Between the incremental hot deployment support and the in-place testing infrastructure, your valuable time should rarely be wasted when working on a Seam application. If it’s your business logic that is hanging you up, unfortunately there is not much Seam can do to help you there. That’s all you.

1.6. Summary

The enthusiasm for Ruby on Rails was a real wake-up call for the Java EE platform. It enlightened developers to the fact that sacrifice is not a prerequisite for creating a successful application. Developers no longer wanted to tolerate the burden of “XML situps”[5] and overengineered flexibility. In response, the Seam developers assembled an agile platform, comprised of best-of-breed Java EE technologies, that takes a bold stance against the formalities of the Java EE specifications, cutting back the XML descriptor overgrowth, accentuating the platform’s recent adoption of annotations and configuration by exception, and embracing the expressive syntax embodied by the EL, Facelets, and Groovy. With Seam, creating applications in Java becomes exciting again, whether you are a front-end designer, back-end developer, or jack-of-all-trades. Best of all, you can be confident that applications built with Seam are scalable because the Java EE platform has proven itself in this regard, giving you productivity without sacrificing performance.

5 A term coined by the Ruby on Rails camp that equates XML authoring to strenuous exercise

First and foremost, Seam makes the task of defining and accessing stateful business-logic components simple, regardless of whether they are EJB or non-EJB components. A basic @Name annotation atop a class gains it admission into Seam’s contextual container. The container wraps these components in method interceptors, enabling enterprise services, such as transactions, security, and component assembly, to be declared with equivalent ease by applying an annotation at the class, method, or field level. Seam grants the technologies that it integrates access to the components in this container, primarily through the use of the unified EL. This arrangement facilitates the use of JPA entity classes as “backing” beans in a JSF form, EJB session beans or transactional JavaBeans as action listeners on a JSF UI component, and variables to be resolved on demand using Seam’s factory or manager mechanism.

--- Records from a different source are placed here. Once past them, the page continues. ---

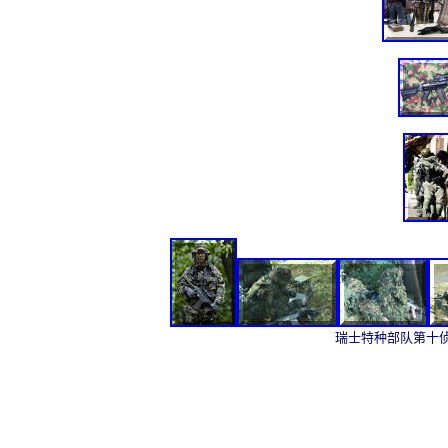
瑞士特种部队第十侦察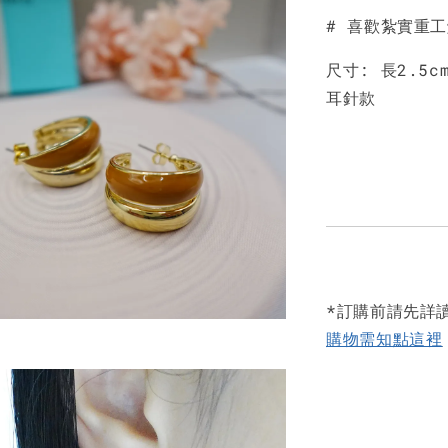
# 喜歡紮實重
尺寸: 長2.5cm
耳針款
*訂購前請先詳
購物需知點這裡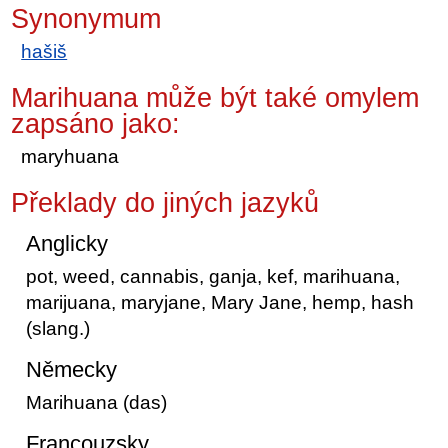
Synonymum
hašiš
Marihuana může být také omylem
zapsáno jako:
maryhuana
Překlady do jiných jazyků
Anglicky
pot, weed, cannabis, ganja, kef, marihuana,
marijuana, maryjane, Mary Jane, hemp, hash
(slang.)
Německy
Marihuana (das)
Francouzsky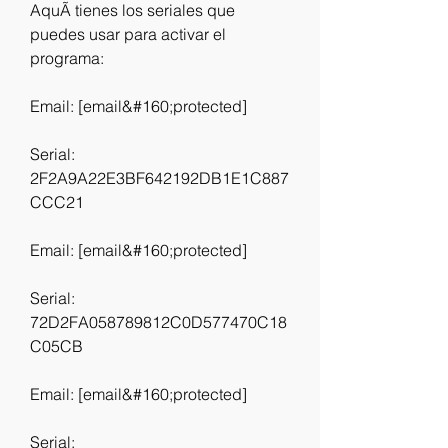
AquÃ tienes los seriales que 
puedes usar para activar el 
programa:
Email: [email&#160;protected]
Serial: 
2F2A9A22E3BF642192DB1E1C887
CCC21
Email: [email&#160;protected]
Serial: 
72D2FA058789812C0D577470C18
C05CB
Email: [email&#160;protected]
Serial: 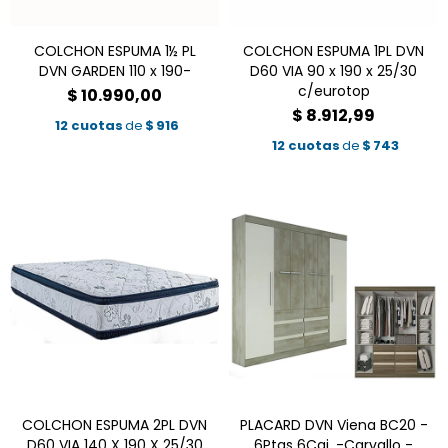
COLCHON ESPUMA 1½ PL
COLCHON ESPUMA 1PL DVN
DVN GARDEN 110 x 190-
D60 VIA 90 x 190 x 25/30
c/eurotop
$
10.990,00
$
8.912,99
12 cuotas
de
$
916
12 cuotas
de
$
743
COLCHON ESPUMA 2PL DVN
PLACARD DVN Viena BC20 -
D60 VIA 140 X 190 X 25/30
6Ptas 6Caj. -Carvallo -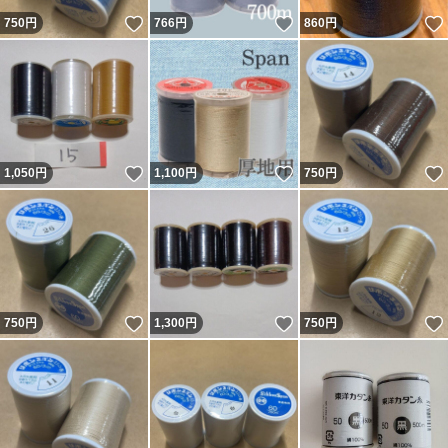
いいね！
いいね！
750
円
766
円
860
円
いいね！
いいね！
1,050
円
1,100
円
750
円
いいね！
いいね！
750
円
1,300
円
750
円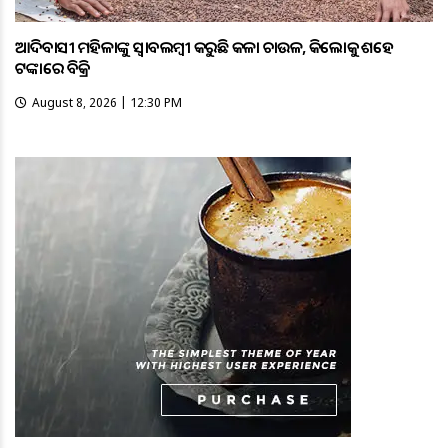
ଆଦିବାସୀ ମହିଳାଙ୍କୁ ସ୍ଵାବଲମ୍ଵୀ କରୁଛି କଳା ଚାଉଳ, କିଲୋକୁ ଶହେ
ଟଙ୍କାରେ ବିକ୍ରି
August 8, 2026 | 12:30 PM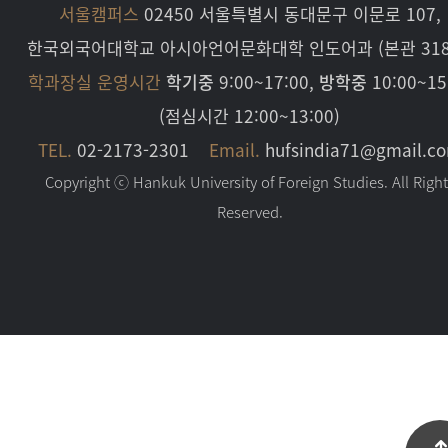
서울캠퍼스
02450 서울특별시 동대문구 이문로 107,
한국외국어대학교 아시아언어문화대학 인도어과 (본관 318
학과장실 운영시간
학기중
9:00~17:00,
방학중
10:00~15
(점심시간 12:00~13:00)
TEL.
02-2173-2301
Email.
hufsindia71@gmail.c
Copyright ⓒ Hankuk University of Foreign Studies. All Righ
Reserved.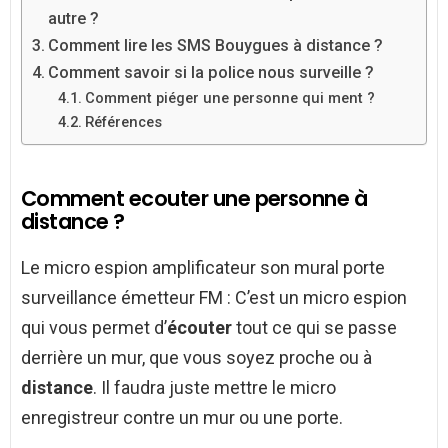
autre ?
Comment lire les SMS Bouygues à distance ?
Comment savoir si la police nous surveille ?
Comment piéger une personne qui ment ?
Références
Comment ecouter une personne à
distance ?
Le micro espion amplificateur son mural porte
surveillance émetteur FM : C’est un micro espion
qui vous permet d’
écouter
tout ce qui se passe
derrière un mur, que vous soyez proche ou à
distance
. Il faudra juste mettre le micro
enregistreur contre un mur ou une porte.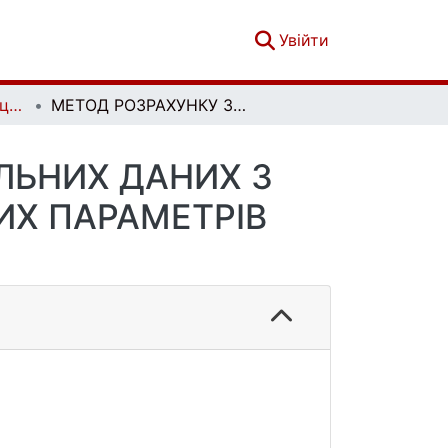
(current)
Увійти
Збірник наукових праць Військового інституту Київського національного університету імені Тараса Шевченка. Вип. 76
МЕТОД РОЗРАХУНКУ ЗАХИСТУ ПЕРСОНАЛЬНИХ ДАНИХ З УРАХУВАННЯМ КОМПЛЕКСУ СПЕЦИФІЧНИХ ПАРАМЕТРІВ СОЦІАЛЬНИХ МЕРЕЖ
ЛЬНИХ ДАНИХ З
Х ПАРАМЕТРІВ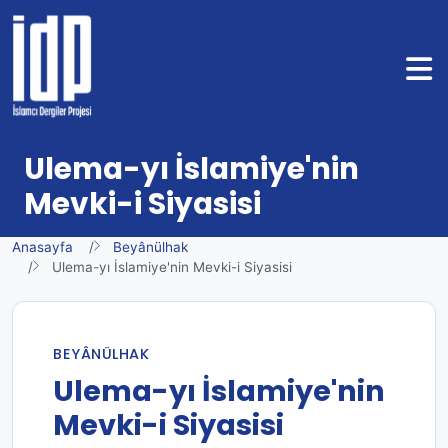
Ulema-yı İslamiye'nin
Mevki-i Siyasisi
Anasayfa
Beyânülhak
Ulema-yı İslamiye'nin Mevki-i Siyasisi
BEYÂNÜLHAK
Ulema-yı İslamiye'nin
Mevki-i Siyasisi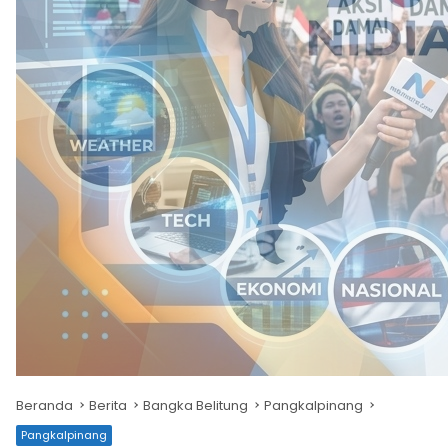
Beranda
Berita
Bangka Belitung
Pangkalpinang
Pangkalpinang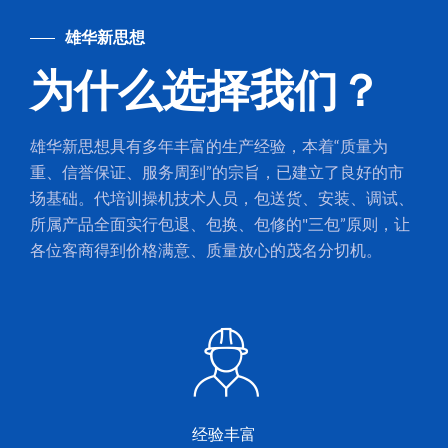
雄华新思想
为什么选择我们？
雄华新思想具有多年丰富的生产经验，本着“质量为
重、信誉保证、服务周到”的宗旨，已建立了良好的市
场基础。代培训操机技术人员，包送货、安装、调试、
所属产品全面实行包退、包换、包修的"三包”原则，让
各位客商得到价格满意、质量放心的茂名分切机。
经验丰富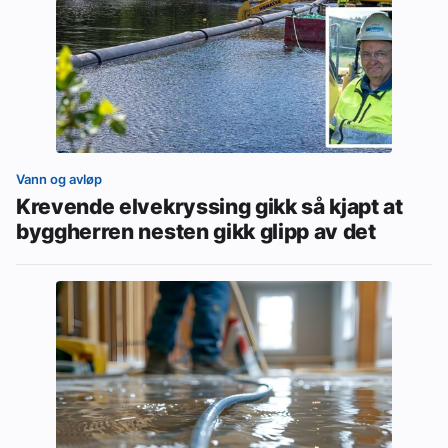
Vann og avløp
Krevende elvekryssing gikk så kjapt at
byggherren nesten gikk glipp av det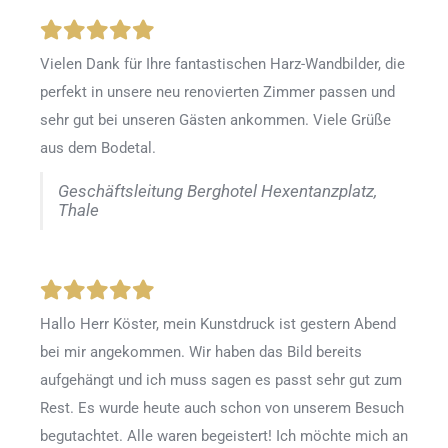
Vielen Dank für Ihre fantastischen Harz-Wandbilder, die
perfekt in unsere neu renovierten Zimmer passen und
sehr gut bei unseren Gästen ankommen. Viele Grüße
aus dem Bodetal.
Geschäftsleitung Berghotel Hexentanzplatz,
Thale
Hallo Herr Köster, mein Kunstdruck ist gestern Abend
bei mir angekommen. Wir haben das Bild bereits
aufgehängt und ich muss sagen es passt sehr gut zum
Rest. Es wurde heute auch schon von unserem Besuch
begutachtet. Alle waren begeistert! Ich möchte mich an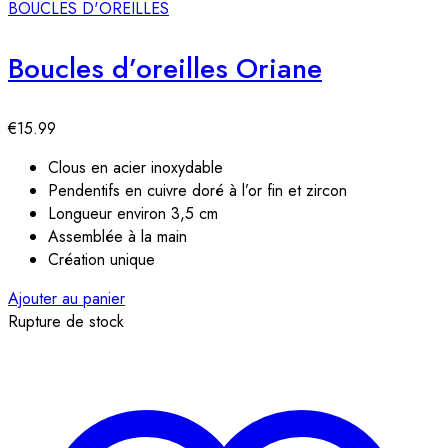
BOUCLES D'OREILLES
Boucles d’oreilles Oriane
€
15.99
Clous en acier inoxydable
Pendentifs en cuivre doré à l’or fin et zircon
Longueur environ 3,5 cm
Assemblée à la main
Création unique
Ajouter au panier
Rupture de stock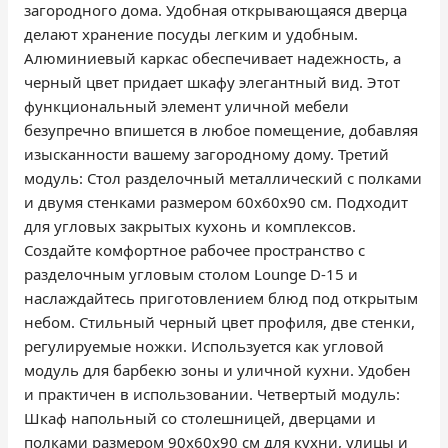
загородного дома. Удобная открывающаяся дверца
делают хранение посуды легким и удобным.
Алюминиевый каркас обеспечивает надежность, а
черный цвет придает шкафу элегантный вид. Этот
функциональный элемент уличной мебели
безупречно впишется в любое помещение, добавляя
изысканности вашему загородному дому. Третий
модуль: Стол разделочный металлический с полками
и двумя стенками размером 60х60х90 см. Подходит
для угловых закрытых кухонь и комплексов.
Создайте комфортное рабочее пространство с
разделочным угловым столом Lounge D-15 и
наслаждайтесь приготовлением блюд под открытым
небом. Стильный черный цвет профиля, две стенки,
регулируемые ножки. Используется как угловой
модуль для барбекю зоны и уличной кухни. Удобен
и практичен в использовании. Четвертый модуль:
Шкаф напольный со столешницей, дверцами и
полками размером 90х60х90 см для кухни, улицы и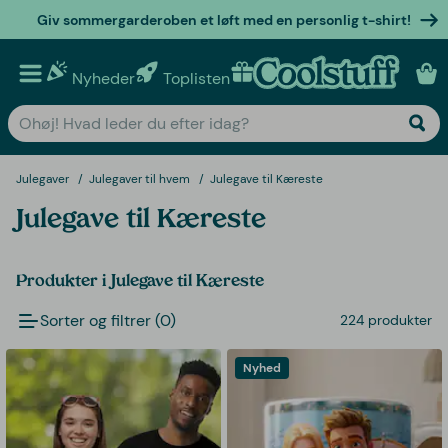
Giv sommergarderoben et løft med en personlig t-shirt!
Nyheder
Toplisten
Personlige gaver
Julegaver
Julegaver til hvem
Julegave til Kæreste
Julegave til Kæreste
Produkter i Julegave til Kæreste
Sorter og filtrer (0)
224 produkter
Nyhed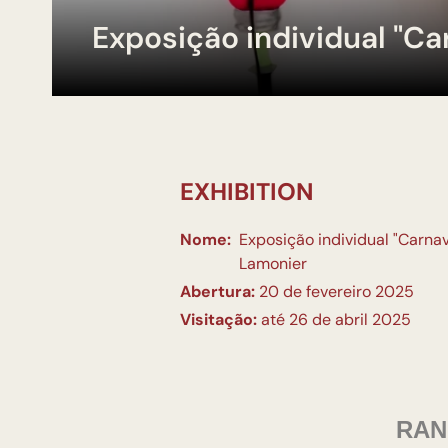
Exposição individual "C
EXHIBITION
Nome:
Exposição individual "Carna
Lamonier
Abertura:
20 de fevereiro 2025
Visitação:
até 26 de abril 2025
RAN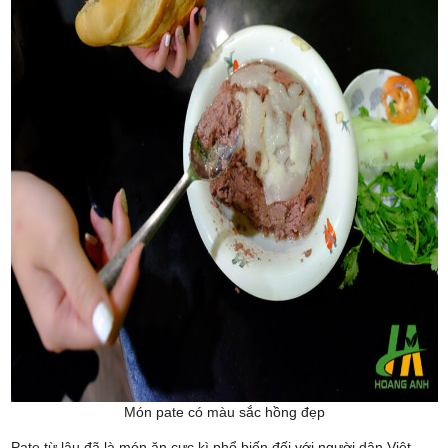
Món pate có màu sắc hồng đẹp
Pate từ lâu đã là món ăn cực kì phổ biến đối với người dân Việt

An important aspect of Seam’s container is its state management capabilities. It consolidates the variable scopes in JSF with two of its own business-oriented scopes. Seam understands variable scoping and helps components from different scopes to work with one another without violating thread safety. Of particular note, Seam can extend the lifetime of the persistence manager across multiple page requests to reduce load on the database and eliminate complexities of using ORM in web applications.

If you picked up this book because you believe that there is a better framework choice out there for you (and you are not yet using Seam), my promise to you is that Seam is worth checking out and that the time you spend reading this book will be worthwhile. But merely knowing what framework someone recommends is not enough to decide to use it. You have to know why a person prefers a particular framework.[6] In this book, I share with you my extensive knowledge of Seam and explain to you why I find it to be a compelling technology choice. As you read along, I encourage you to develop your own reason for choosing Seam.

6 Scott Davis’ talk, given during the No Fluff, Just Stuff 2007 tour, entitled “No, I Won’t Tell You Which Framework to Use: or The Truth (With Jokes)” inspired this perspective.

The key to agile development with Seam begins with the project generator, seam-gen. In the next chapter, I show you how to use this tool to develop an entire application from scratch, how to get the application set up in your IDE, and how to take advantage of incremental hot deployment. While you must turn over some control when you opt to go with seam-gen, you’ll quickly find that you don’t miss the work.